##### Information shown #####
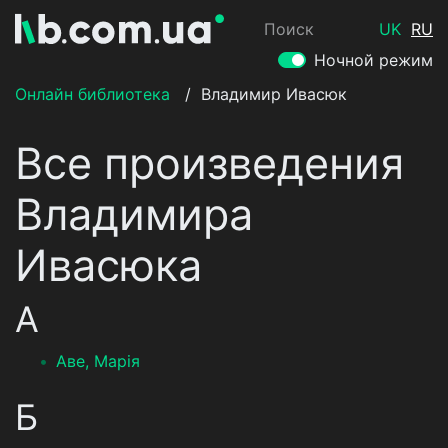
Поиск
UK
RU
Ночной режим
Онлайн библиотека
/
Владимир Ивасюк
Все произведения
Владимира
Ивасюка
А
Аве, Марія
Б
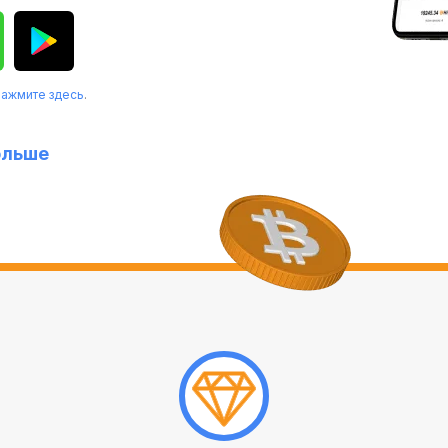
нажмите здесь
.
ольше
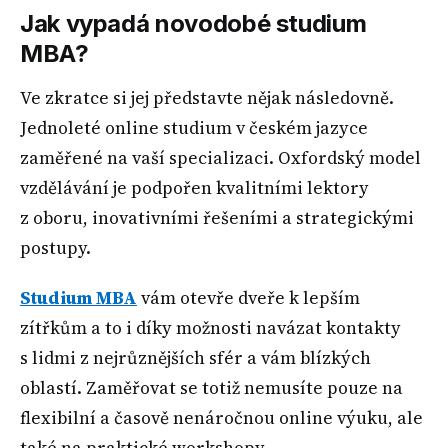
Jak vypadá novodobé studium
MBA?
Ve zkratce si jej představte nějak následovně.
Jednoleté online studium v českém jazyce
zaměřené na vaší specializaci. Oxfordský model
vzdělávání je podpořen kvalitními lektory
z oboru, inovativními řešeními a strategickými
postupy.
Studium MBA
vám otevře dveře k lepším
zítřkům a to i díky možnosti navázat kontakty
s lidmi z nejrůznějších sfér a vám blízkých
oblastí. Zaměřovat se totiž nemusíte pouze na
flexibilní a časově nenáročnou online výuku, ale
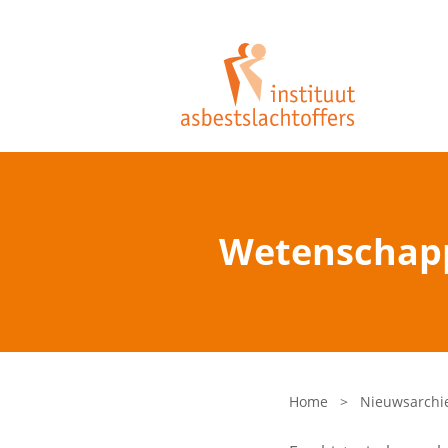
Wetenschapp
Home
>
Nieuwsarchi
#####
##### Information shown #####
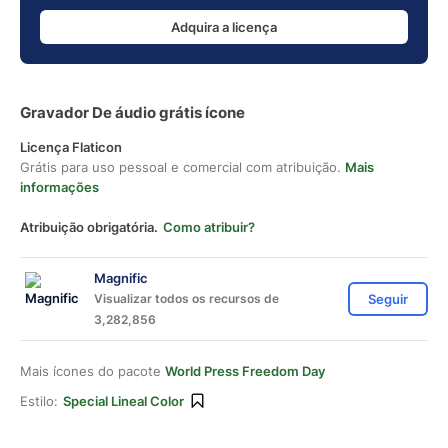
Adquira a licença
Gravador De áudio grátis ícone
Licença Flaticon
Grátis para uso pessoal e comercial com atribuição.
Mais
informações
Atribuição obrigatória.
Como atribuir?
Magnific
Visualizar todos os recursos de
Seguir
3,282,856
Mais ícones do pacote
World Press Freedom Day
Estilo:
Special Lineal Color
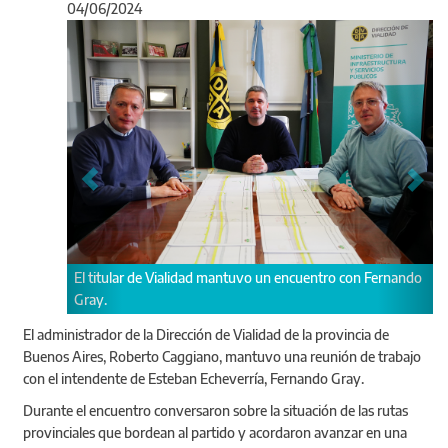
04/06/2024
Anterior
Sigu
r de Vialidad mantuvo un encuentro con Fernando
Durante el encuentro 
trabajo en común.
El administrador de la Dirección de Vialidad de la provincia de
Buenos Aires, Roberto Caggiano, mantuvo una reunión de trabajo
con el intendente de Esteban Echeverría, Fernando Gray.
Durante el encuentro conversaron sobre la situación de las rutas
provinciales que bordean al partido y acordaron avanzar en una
#####
What is being asked: Check every line of the records, and copy the ones that hold the word "Vialidad".

Problem solution:
r de Vialidad mantuvo un encuentro con Fernando
El administrador de la Dirección de Vialidad de la provincia de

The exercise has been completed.